The Development of a New Car at Toyota

Inside the Mind of Toyota: Management Principles for Enduring GrowthKenji Hiranabe gave a presentation at Agile 2008 about Lean at Toyota. He talks about Nobuaki Katayama, former Chief Engineer at Toyota, and how they build new cars. There are 3 phases to car building:

1. Planning and concept development: concept, style, market research, pre-development, cost and profit target. Spend a lot of time in this phase. Start out with a good concept, then visit dealers and users and get feedback to see if this concept work and then redo. The next 2 phases are management of milestones.

2. Real car development: Design prototyping, evaluation

3. Production and sales:

Managing big projects:

1. Planning and concept management: project backbone, clear appealing points are needed, 1st concept and plan has to be refined until satisfaction, discuss multiple opinions from wide views, rules to avoid immature “go”, calm evaluation with 3rd person

2. Development process management: needs to be a strong dedicated leader with org that supports him, with clear milestones, and supporting people to achieve them, rules to avoid proceeding before achieving them, mechanics to avoid “too late”, trigger of 3rd person, honest communication (face to face), bad news 1st rule, early and reliable backup plan.

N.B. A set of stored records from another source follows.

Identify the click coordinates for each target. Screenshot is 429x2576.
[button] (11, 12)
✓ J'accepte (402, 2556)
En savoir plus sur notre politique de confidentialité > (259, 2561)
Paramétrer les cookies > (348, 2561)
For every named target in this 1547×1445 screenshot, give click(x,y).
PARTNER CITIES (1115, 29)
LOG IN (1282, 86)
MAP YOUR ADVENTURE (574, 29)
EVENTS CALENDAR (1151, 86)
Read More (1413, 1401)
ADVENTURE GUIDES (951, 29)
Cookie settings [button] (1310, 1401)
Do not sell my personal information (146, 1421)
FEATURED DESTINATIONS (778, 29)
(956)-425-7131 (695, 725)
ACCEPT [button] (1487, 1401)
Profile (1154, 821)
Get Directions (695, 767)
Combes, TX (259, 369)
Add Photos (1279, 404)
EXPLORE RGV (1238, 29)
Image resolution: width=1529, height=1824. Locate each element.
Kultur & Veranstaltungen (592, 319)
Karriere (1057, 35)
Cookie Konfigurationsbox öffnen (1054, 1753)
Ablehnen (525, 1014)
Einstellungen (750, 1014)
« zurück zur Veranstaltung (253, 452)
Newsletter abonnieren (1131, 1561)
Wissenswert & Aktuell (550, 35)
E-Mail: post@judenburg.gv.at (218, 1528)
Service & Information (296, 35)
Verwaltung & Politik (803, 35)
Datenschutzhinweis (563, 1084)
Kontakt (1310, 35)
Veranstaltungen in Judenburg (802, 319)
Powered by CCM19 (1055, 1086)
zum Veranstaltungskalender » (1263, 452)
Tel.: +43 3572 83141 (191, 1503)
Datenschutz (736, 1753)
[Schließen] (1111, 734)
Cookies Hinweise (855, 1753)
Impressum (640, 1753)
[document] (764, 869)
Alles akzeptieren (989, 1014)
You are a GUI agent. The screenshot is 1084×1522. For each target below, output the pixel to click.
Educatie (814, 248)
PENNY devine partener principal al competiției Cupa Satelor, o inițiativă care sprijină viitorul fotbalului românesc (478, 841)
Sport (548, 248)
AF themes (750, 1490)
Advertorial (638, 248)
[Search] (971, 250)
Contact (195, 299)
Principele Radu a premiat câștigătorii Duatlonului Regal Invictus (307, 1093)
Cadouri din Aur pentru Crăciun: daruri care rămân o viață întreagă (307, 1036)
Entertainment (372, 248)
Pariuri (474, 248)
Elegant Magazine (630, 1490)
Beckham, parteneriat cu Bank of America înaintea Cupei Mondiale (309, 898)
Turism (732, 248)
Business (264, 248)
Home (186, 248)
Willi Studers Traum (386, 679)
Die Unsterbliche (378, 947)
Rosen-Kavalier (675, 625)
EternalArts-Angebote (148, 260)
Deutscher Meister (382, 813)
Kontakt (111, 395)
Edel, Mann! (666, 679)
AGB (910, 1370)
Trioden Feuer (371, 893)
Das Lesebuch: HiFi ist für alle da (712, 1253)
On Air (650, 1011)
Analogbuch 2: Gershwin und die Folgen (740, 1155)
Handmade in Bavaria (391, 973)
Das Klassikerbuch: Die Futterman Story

3. Resource management: people and money, work hard does not work, visualization estimate based on actual record, make projects slim. Cost: Visualize the target cost, leader owns buffer, assign target cost based on actual record, value sense of completion, avoid sense of being “forced to do”, plan in detail and follow up and adjust seeing the whole

4. Cost management: Reduce cost means save profit so that the company can grow, everyone and every division think about global competition and cost reduction. Culture of do not complain but cooperate. Analyze past and present cost. Use it as base cost data. Reduction of cost is accumulated step by step by everybody. Value engineering is the technical competence. Each team is responsible for reducing cost.

5. Benchmarking: it’s about knowing competitors strategy. Not copy others techniques, but focus of parts that are better than ours. Set performance targets including ahead and behind time difference. Study designs of 2 to 3 years ago and develop product 1 to 2 years away. Use it for continuous competiveness.

6. Leader attitude: Leadership, teamwork, macroview, passion are good. Dictator, one man shop, leave all to subordinates, charismatic are bad for leadership.


Kenji then contrasts “do it until it’s done” vs. “do it until the time”. Mr. Katayama explained that for phase 1 use do it until it is done and for phases 2 and 3, do it until time.

Kenji wraps up by mentioning the Nobuaki Katayama values consistency and integrity over passion and strong leadership, values engineering thinking, and tries to understand new ideas.